Наслюнявленными полотенцами Дух тер лицо, рассматривая себя в черном глянце окна, как в зеркале. Слюней не хватало, грязные пятна оттирались плохо и еще неделю проступали на нем то в одном месте, то в другом.

Значительно дольше Дух невольно сдерживал кураж: выпалит оскорбление и тут же зырк вокруг: не переборщил ли и нет ли рядом чернильницы?

Уже на следующий день им владел незлобивый настрой. Умостившись по-турецки среди одеял и подушек, собранных с нескольких коек, Дух ворожил, отупело раскладывая пасьянс и занудливо канюча:

 
Два туза и между
Кралечка вразрез.
Я имел надежду,
А теперь я без.
 

Я корпел над «Пятнадцатилетним капитаном». Медленно и упорно, пошевеливая губами и проговаривая про себя каждую букву, продирался сквозь их дебри. Каждое слово вызывало запинку. Его нужно было составить по складам, разгадать и вникнуть в не сразу понятный смысл, как в ребус или в кроссворд. Я учился сосредотачиваться и настойчиво вгрызался в текст. Каждая страница цементировала прочитанное.

Мысленно я все дальше уплывал от нашего серого обиталища. Забылась непутевая, шиворот-навыворот, растелешенная жизнь, нудное мотание из угла в угол, маялка и шашки. Удивительные приключения капитана и его друзей, преодолевавших опасности и невзгоды, захватили меня и повлекли за собой, не давая передышки. Затерянные и одинокие, оторванные от родных и справедливого мира, попавшие в беду путники страдали, боролись и надеялись, как и мы в приемнике.

Утомившись, я ненасытно, как новенькую игрушку, вертел в руках книгу, прижимал к себе, как живое существо, мусоля палец, перелистывал странички. Обложка запомнилась до мельчайших подробностей. Это была публикация 1941 года в переводе Игн. Петрова с иллюстрациями французского художника Мейера.

Я закрывал глаза и думал о дальних странах, куда непременно примчит меня жизнь, о детдоме, об освобождении мамы, о своем еврействе. Казалось, что наказаний мне перепадает больше всех, что все меня ненавидят, а за каждым моим поступком, плохим или хорошим, подозревают природную изворотливость и дурной умысел. Все люди, как люди, один я выпадал из общего хоровода. И так мечталось быть незаметным, таким как все, чистым, без хвоста лягавого и обгоняющей время достославной молвы.

Что может надумать мальчишка, начисто отрубленный от своих живых корней? От ледяного ветра ненависти не спрятаться, не отвернуться, не прикрыться. От него вздуваются уши, пухнет и раскалывается голова. Он вышибает слезы и ослепляет. Чужеродство не просто клеймо. Чужеродство гнездится внутри души, оно стержень, ломающийся вместе с жизнью.

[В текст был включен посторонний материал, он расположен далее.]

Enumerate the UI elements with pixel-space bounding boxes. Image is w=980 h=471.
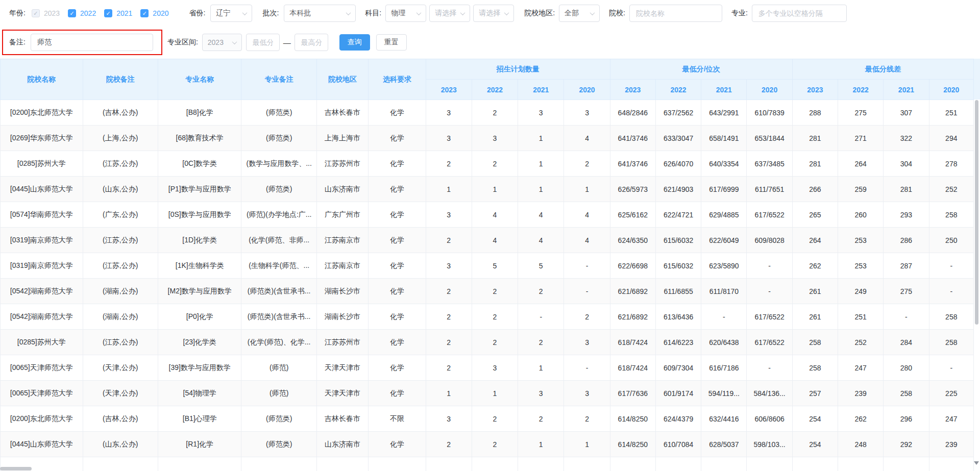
checkbox-check-icon: ✓ <box>68 9 76 17</box>
subject-select-2[interactable]: 请选择 <box>429 5 470 22</box>
year-subheader-2023[interactable]: 2023 <box>792 80 838 100</box>
year-subheader-2020[interactable]: 2020 <box>929 80 973 100</box>
cell-college: [0200]东北师范大学 <box>1 100 83 126</box>
cell-diff-2022: 264 <box>838 151 884 177</box>
results-table-wrap: 院校名称 院校备注 专业名称 专业备注 院校地区 选科要求 招生计划数量 最低分… <box>0 59 980 471</box>
cell-plan-2022: 2 <box>472 406 518 432</box>
query-button[interactable]: 查询 <box>339 34 370 51</box>
year-subheader-2023[interactable]: 2023 <box>610 80 655 100</box>
remark-input[interactable] <box>31 34 153 51</box>
cell-subject-req: 化学 <box>369 253 426 279</box>
table-row[interactable]: [0319]南京师范大学(江苏,公办)[1D]化学类(化学(师范、非师...江苏… <box>1 228 974 253</box>
cell-plan-2022: 3 <box>472 355 518 381</box>
cell-empty <box>838 457 884 471</box>
table-row[interactable]: [0065]天津师范大学(天津,公办)[54]物理学(师范)天津天津市化学113… <box>1 381 974 406</box>
cell-college: [0319]南京师范大学 <box>1 253 83 279</box>
vertical-scrollbar-thumb[interactable] <box>975 100 978 325</box>
subject-placeholder: 请选择 <box>479 9 500 18</box>
cell-diff-2023: 254 <box>792 406 838 432</box>
col-header-subject-req[interactable]: 选科要求 <box>369 59 426 100</box>
year-subheader-2020[interactable]: 2020 <box>564 80 610 100</box>
table-row[interactable]: [0200]东北师范大学(吉林,公办)[B1]心理学(师范类)吉林长春市不限32… <box>1 406 974 432</box>
cell-college: [0319]南京师范大学 <box>1 228 83 253</box>
cell-empty <box>158 457 241 471</box>
cell-region: 广东广州市 <box>316 202 368 228</box>
table-row[interactable]: [0065]天津师范大学(天津,公办)[39]数学与应用数学(师范)天津天津市化… <box>1 355 974 381</box>
year-checkbox-2020[interactable]: ✓2020 <box>140 9 168 17</box>
cell-major-remark: (化学(师范、非师... <box>241 228 316 253</box>
cell-plan-2021: 3 <box>518 100 564 126</box>
cell-college-remark: (江苏,公办) <box>83 330 158 355</box>
cell-college: [0574]华南师范大学 <box>1 202 83 228</box>
cell-minscore-2022: 609/7304 <box>655 355 701 381</box>
col-header-college-remark[interactable]: 院校备注 <box>83 59 158 100</box>
subject-select-3[interactable]: 请选择 <box>473 5 514 22</box>
cell-diff-2023: 266 <box>792 177 838 202</box>
year-checkbox-2022[interactable]: ✓2022 <box>68 9 96 17</box>
year-subheader-2022[interactable]: 2022 <box>655 80 701 100</box>
province-label: 省份: <box>189 9 206 18</box>
cell-plan-2020: 3 <box>564 330 610 355</box>
table-row[interactable]: [0542]湖南师范大学(湖南,公办)[M2]数学与应用数学(师范类)(含世承书… <box>1 279 974 304</box>
table-row[interactable]: [0285]苏州大学(江苏,公办)[0C]数学类(数学与应用数学、...江苏苏州… <box>1 151 974 177</box>
table-row[interactable]: [0445]山东师范大学(山东,公办)[P1]数学与应用数学(师范类)山东济南市… <box>1 177 974 202</box>
batch-select[interactable]: 本科批 <box>284 5 356 22</box>
col-header-major[interactable]: 专业名称 <box>158 59 241 100</box>
table-row[interactable]: [0574]华南师范大学(广东,公办)[0S]数学与应用数学(师范)(办学地点:… <box>1 202 974 228</box>
year-subheader-2021[interactable]: 2021 <box>884 80 929 100</box>
region-select[interactable]: 全部 <box>559 5 600 22</box>
cell-minscore-2021: 594/119... <box>701 381 747 406</box>
year-subheader-2022[interactable]: 2022 <box>472 80 518 100</box>
table-row[interactable]: [0445]山东师范大学(山东,公办)[R1]化学(师范类)山东济南市化学221… <box>1 432 974 457</box>
col-header-college[interactable]: 院校名称 <box>1 59 83 100</box>
cell-college-remark: (天津,公办) <box>83 381 158 406</box>
scroll-down-arrow-icon[interactable] <box>974 461 979 465</box>
cell-plan-2020: 1 <box>564 177 610 202</box>
cell-plan-2021: 4 <box>518 228 564 253</box>
table-row[interactable]: [0269]华东师范大学(上海,公办)[68]教育技术学(师范类)上海上海市化学… <box>1 126 974 151</box>
cell-major: [1K]生物科学类 <box>158 253 241 279</box>
cell-minscore-2023: 621/6892 <box>610 279 655 304</box>
subject-select-1[interactable]: 物理 <box>385 5 426 22</box>
cell-minscore-2021: 628/5037 <box>701 432 747 457</box>
year-subheader-2023[interactable]: 2023 <box>426 80 472 100</box>
min-score-input[interactable] <box>247 34 279 51</box>
major-input[interactable] <box>752 5 846 21</box>
table-row[interactable]: [0285]苏州大学(江苏,公办)[23]化学类(化学(师范)、化学...江苏苏… <box>1 330 974 355</box>
cell-diff-2022: 259 <box>838 177 884 202</box>
range-year-select[interactable]: 2023 <box>202 34 242 51</box>
chevron-down-icon <box>232 39 237 44</box>
year-subheader-2020[interactable]: 2020 <box>747 80 792 100</box>
cell-plan-2023: 3 <box>426 126 472 151</box>
table-row[interactable]: [0319]南京师范大学(江苏,公办)[1K]生物科学类(生物科学(师范、...… <box>1 253 974 279</box>
cell-minscore-2022: 621/4903 <box>655 177 701 202</box>
col-header-region[interactable]: 院校地区 <box>316 59 368 100</box>
cell-minscore-2022: 614/6223 <box>655 330 701 355</box>
major-label: 专业: <box>731 9 748 18</box>
cell-college-remark: (广东,公办) <box>83 202 158 228</box>
cell-diff-2022: 252 <box>838 330 884 355</box>
col-header-major-remark[interactable]: 专业备注 <box>241 59 316 100</box>
chevron-down-icon <box>504 10 509 15</box>
cell-plan-2023: 2 <box>426 432 472 457</box>
cell-diff-2022: 253 <box>838 253 884 279</box>
college-input[interactable] <box>630 5 722 21</box>
cell-plan-2023: 1 <box>426 381 472 406</box>
cell-major-remark: (师范类) <box>241 100 316 126</box>
year-subheader-2021[interactable]: 2021 <box>701 80 747 100</box>
year-subheader-2022[interactable]: 2022 <box>838 80 884 100</box>
cell-minscore-2022: 624/4379 <box>655 406 701 432</box>
year-subheader-2021[interactable]: 2021 <box>518 80 564 100</box>
table-row-partial <box>1 457 974 471</box>
table-row[interactable]: [0542]湖南师范大学(湖南,公办)[P0]化学(师范类)(含世承书...湖南… <box>1 304 974 330</box>
province-select[interactable]: 辽宁 <box>210 5 252 22</box>
reset-button[interactable]: 重置 <box>376 34 407 51</box>
cell-minscore-2020: 617/6522 <box>747 202 792 228</box>
max-score-input[interactable] <box>295 34 328 51</box>
horizontal-scrollbar-thumb[interactable] <box>0 467 32 470</box>
year-checkbox-2023[interactable]: ✓2023 <box>32 9 60 17</box>
cell-major-remark: (师范类) <box>241 432 316 457</box>
chevron-down-icon <box>346 10 351 15</box>
year-checkbox-2021[interactable]: ✓2021 <box>104 9 132 17</box>
table-row[interactable]: [0200]东北师范大学(吉林,公办)[B8]化学(师范类)吉林长春市化学323… <box>1 100 974 126</box>
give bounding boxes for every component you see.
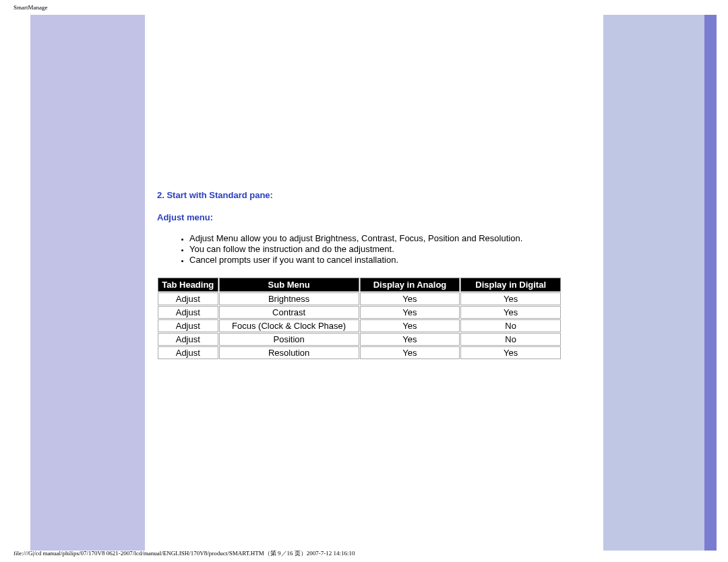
right-band-dark [704,15,717,551]
image-placeholder [157,23,594,185]
cell: Position [219,333,359,346]
col-header-digital: Display in Digital [460,278,561,292]
list-item: Cancel prompts user if you want to cance… [189,255,594,265]
cell: Resolution [219,346,359,359]
cell: No [460,333,561,346]
page-footer-path: file:///G|/cd manual/philips/07/170V8 06… [13,549,355,558]
cell: Yes [360,346,460,359]
cell: Brightness [219,292,359,305]
cell: Adjust [158,333,218,346]
col-header-sub: Sub Menu [219,278,359,292]
cell: Yes [460,306,561,319]
cell: Adjust [158,306,218,319]
right-band-light [603,15,704,551]
cell: Yes [360,333,460,346]
bullet-list: Adjust Menu allow you to adjust Brightne… [157,233,594,265]
cell: Yes [360,306,460,319]
cell: Yes [360,292,460,305]
table-row: Adjust Focus (Clock & Clock Phase) Yes N… [158,319,561,332]
section-heading: 2. Start with Standard pane: [157,190,594,200]
cell: Contrast [219,306,359,319]
table-header-row: Tab Heading Sub Menu Display in Analog D… [158,278,561,292]
table-row: Adjust Contrast Yes Yes [158,306,561,319]
table-row: Adjust Brightness Yes Yes [158,292,561,305]
cell: Focus (Clock & Clock Phase) [219,319,359,332]
col-header-analog: Display in Analog [360,278,460,292]
main-content: 2. Start with Standard pane: Adjust menu… [145,15,603,551]
page-header-title: SmartManage [13,4,47,11]
adjust-menu-table: Tab Heading Sub Menu Display in Analog D… [157,277,562,360]
cell: Yes [460,346,561,359]
left-sidebar-band [30,15,145,551]
cell: Yes [360,319,460,332]
list-item: Adjust Menu allow you to adjust Brightne… [189,233,594,243]
cell: Adjust [158,292,218,305]
cell: No [460,319,561,332]
sub-heading: Adjust menu: [157,212,594,222]
list-item: You can follow the instruction and do th… [189,244,594,254]
cell: Yes [460,292,561,305]
col-header-tab: Tab Heading [158,278,218,292]
table-row: Adjust Position Yes No [158,333,561,346]
table-row: Adjust Resolution Yes Yes [158,346,561,359]
cell: Adjust [158,346,218,359]
cell: Adjust [158,319,218,332]
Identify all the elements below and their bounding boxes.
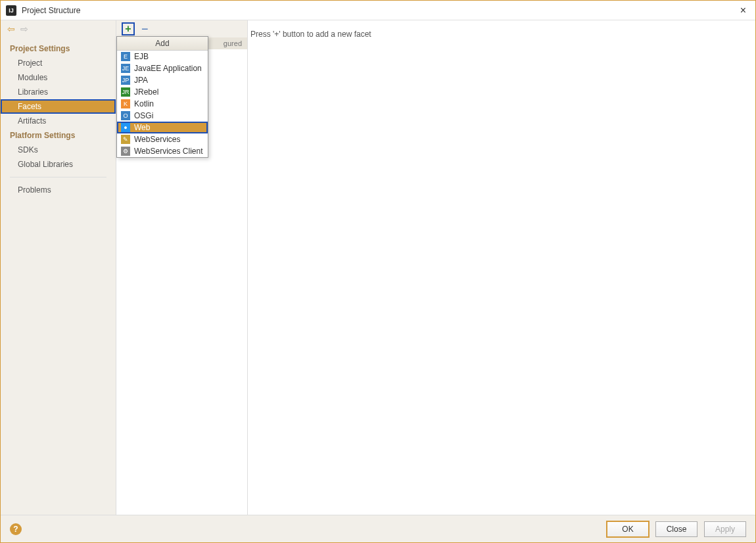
popup-item-webservices[interactable]: ✎WebServices	[117, 133, 208, 145]
popup-title: Add	[117, 37, 208, 51]
webservices-icon: ✎	[121, 135, 130, 144]
popup-item-osgi[interactable]: OOSGi	[117, 110, 208, 122]
detail-panel: Press '+' button to add a new facet	[248, 20, 755, 515]
close-icon[interactable]: ×	[736, 3, 750, 18]
section-platform-settings: Platform Settings	[1, 128, 116, 143]
popup-item-kotlin[interactable]: KKotlin	[117, 98, 208, 110]
osgi-icon: O	[121, 111, 130, 120]
popup-item-label: OSGi	[134, 111, 153, 120]
popup-item-label: WebServices	[134, 135, 180, 144]
facet-list-panel: + − gured Add EEJBJEJavaEE ApplicationJP…	[116, 20, 248, 515]
apply-button[interactable]: Apply	[704, 521, 746, 537]
popup-item-label: JavaEE Application	[134, 64, 202, 73]
sidebar-item-artifacts[interactable]: Artifacts	[1, 114, 116, 128]
popup-item-label: Web	[134, 123, 150, 132]
add-popup: Add EEJBJEJavaEE ApplicationJPJPAJRJRebe…	[116, 36, 208, 158]
add-button[interactable]: +	[122, 22, 135, 35]
sidebar-item-project[interactable]: Project	[1, 56, 116, 70]
popup-item-webservices-client[interactable]: ⚙WebServices Client	[117, 145, 208, 157]
back-icon[interactable]: ⇦	[7, 24, 15, 34]
kotlin-icon: K	[121, 99, 130, 108]
ejb-icon: E	[121, 52, 130, 61]
popup-item-jpa[interactable]: JPJPA	[117, 74, 208, 86]
section-project-settings: Project Settings	[1, 41, 116, 56]
web-icon: ●	[121, 123, 130, 132]
popup-item-jrebel[interactable]: JRJRebel	[117, 86, 208, 98]
sidebar-item-sdks[interactable]: SDKs	[1, 143, 116, 157]
footer: ? OK Close Apply	[1, 515, 755, 542]
close-button[interactable]: Close	[655, 521, 697, 537]
hint-text: Press '+' button to add a new facet	[250, 30, 753, 39]
popup-item-label: EJB	[134, 52, 149, 61]
popup-item-label: JPA	[134, 76, 148, 85]
forward-icon[interactable]: ⇨	[20, 24, 28, 34]
popup-item-label: Kotlin	[134, 99, 154, 108]
popup-item-javaee-application[interactable]: JEJavaEE Application	[117, 62, 208, 74]
jpa-icon: JP	[121, 76, 130, 85]
popup-item-label: WebServices Client	[134, 147, 202, 156]
javaee-application-icon: JE	[121, 64, 130, 73]
sidebar-item-libraries[interactable]: Libraries	[1, 85, 116, 99]
popup-item-label: JRebel	[134, 87, 158, 97]
app-icon: IJ	[6, 5, 16, 16]
sidebar: ⇦ ⇨ Project Settings ProjectModulesLibra…	[1, 20, 116, 515]
remove-button[interactable]: −	[141, 22, 149, 36]
jrebel-icon: JR	[121, 87, 130, 97]
window-title: Project Structure	[22, 6, 80, 15]
popup-item-web[interactable]: ●Web	[117, 122, 208, 133]
nav-list: Project Settings ProjectModulesLibraries…	[1, 37, 116, 515]
divider	[10, 177, 106, 177]
sidebar-item-facets[interactable]: Facets	[1, 99, 116, 114]
body: ⇦ ⇨ Project Settings ProjectModulesLibra…	[1, 20, 755, 515]
help-icon[interactable]: ?	[10, 523, 22, 535]
sidebar-item-modules[interactable]: Modules	[1, 70, 116, 85]
nav-arrows: ⇦ ⇨	[1, 20, 116, 37]
project-structure-window: IJ Project Structure × ⇦ ⇨ Project Setti…	[0, 0, 756, 543]
mid-toolbar: + −	[116, 20, 247, 37]
sidebar-item-global-libraries[interactable]: Global Libraries	[1, 157, 116, 172]
ok-button[interactable]: OK	[607, 521, 649, 537]
webservices-client-icon: ⚙	[121, 147, 130, 156]
sidebar-item-problems[interactable]: Problems	[1, 183, 116, 197]
titlebar: IJ Project Structure ×	[1, 1, 755, 20]
popup-item-ejb[interactable]: EEJB	[117, 51, 208, 62]
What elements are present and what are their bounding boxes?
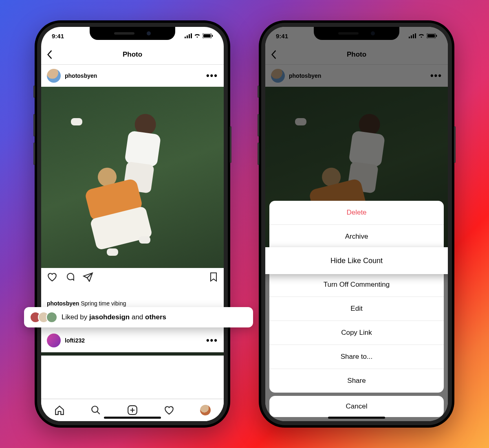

Упорное корпение над книгой увенчалось успехом. По буковке, по словечку домучил я «Капитана». Жуль Верн живописал мудро, сочно и просто, щедро одаривая богатствами своего чудесного воображения и красотами без сомнения реального мира. Меня переполняла радость открытия этого мира и приобщения к нему. Новизна, как бальзам, врачевала пустоту окостеневшей души, наполняла ее животворными соками. А распиравшая меня гордость непередаваема: одолел такую толстую книгу! Не терпелось приняться за следующую.

С истинно еврейской общительностью, захлебываясь от восторга, растолковал брату эпизоды отдельных картинок, а после отбоя, глава за главой связно пересказал содержание книги всей спальне. Слушали меня, затаив дыхание, а следующим вечером попросили повторить все с самого начала. Видимо слабенький отблеск жульверновского огня согрел и их души.

– Ну, Жид! Натрыжный, бляха-муха! Раздолбалтаки книгу! – похвалил Дух.

Порывшись в шкафу, я выискал пару детских книг и с жадностью набросился на них. Просыпался с внятным зудом: схватить книжку и загипнотизировать, околдовать себя чужой, увлекательной жизнью. Словно привороженный, застывал я над раскрытыми страницами в группе, в зале, в спальне. Не разбирал кропотливо слово за словом, а торопил действие, часто пропускал скучные описания и длинные рассуждения, вчитывался в диалоги, безудержно мча по извилистой сюжетной тропке.

Вечерами потчевал прочитанным ребят. Такие повествования с продолжениями привились и, если за день одолеть очередную главу не удавалось, меня просили повторить все с начала. Когда мне не хотелось, даже уламывали:

– Не выпендривайся, Жид! Что там дальше!

– Расскажи сказку про звезду-одноглазку!

Я продолжал рассказ с глубоким удовлетворением: удостоился признания, оказался нужным. Радость теплым комом застревала в горле.

И этой зимой у меня не завелось близкого друга. Даже добровольное просветительское рвение читающего по складам грамотея подчеркивало его обособленность и инородность, и моя внутренняя настороженность, скрюченность не ослабевала.

Я втягивался в чтение, с запойной одержимостью глотал все, что попадалось под руки. Неодолимо и властно пленял меня светлый мир книг. Мешанина событий и лиц, расцвеченных неистощимым богатством мыслей и чувств авторов, была несравнимо привлекательней нашей убогой повседневности, и застойная маята понемногу отходила на задний план. Жизнь обрела притягательный смысл – чтение!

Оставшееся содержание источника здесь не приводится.